DFG: Emmy-Noether-Grand: Dr. Christian Klaes (PI, Coordinator), Prof. Dr. Kirsten Schmieder (PI), Prof. Dr. Ioannis Iossifidis (PI).
03/2016 — 02/2021
Tetraplegic patients are paralyzed from the neck down. Their severe condition is often the result of car accidents or falls. According to the National Spinal Cord Injury Statistical Center approximately 160.000 persons in the USA are living with complete or partial tetraplegia as of 2014. In Germany about 1200‐ 1500 new cases of paralyzing spinal cord injuries are registered each year. 900 of those are the results of accidents.
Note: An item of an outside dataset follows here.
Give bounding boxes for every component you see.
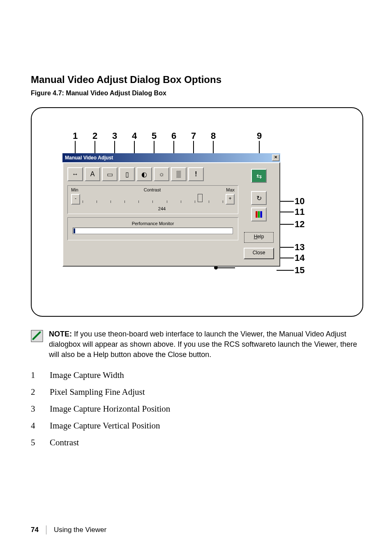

The average age at time of injury is 40 years and 70% of patients are male. Currently there is no way to cure the condition but constant technological advances have improved the autonomy of patients significantly. Although restricted in various ways a majority of tetraplegics rates the restoration of hand and arm functions as being of highest importance to them (Anderson, 2004). A range of assistive technologies, like motorized wheelchairs and extracorporeal robotic arms, are available to help paralyzed individuals regain control of their environment, but controlling these devices remains a challenge. One intriguing way to intuitively regain control of anthropomorphic robotic limbs is to use a brain‐computer interface (BCI).
This project is intended as a pilot study for human neuroprosthetic research in Germany. The aim is to establish a BCI research lab which will use state of the art technology and innovative concepts to advance the field of neuroprosthetics and neuroscience in general.
The project is split into two phases.
In the first phase we will develop the software infrastructure for BCI control which will be based on software that was used in the Caltech human subject study. The software will include a fully immersive VR environment including functional models of robotic limbs which have been used in several clinical studies. The software will also manage the application of electrical cortical stimulation when parts of the virtual robotic limbs are touched to create a virtual sense of touch. Stimulation artifact removal from the neuronal signal will be included as well to allow decoding of movement intentions while stimulation is applied.
Furthermore the software will allow for adaptive assistance to integrate high‐level movement intentions (from PPC) and low‐level movement trajectories (from primary motor cortex) with computer intelligence to provide an optimal level of control for the patient. In this first phase we will collect data from consenting epilepsy patients who are implanted with ECoG grids for medical reasons. ECoG grids are implanted in these patients for a short time prior to epilepsy surgery to locate epileptogenic zones. Patients who have grids implanted over areas we are interested in, primary motor cortex, primary somatosensory cortex and PPC, could participate in the first phase. We will use the recorded LFP signals to control virtual robotic limbs and other devices. The patients will learn to control computer cursors on a screen and virtual robotic limbs within the VR environment. Within the VR environment we will optimize control paradigms in a variety of scenarios.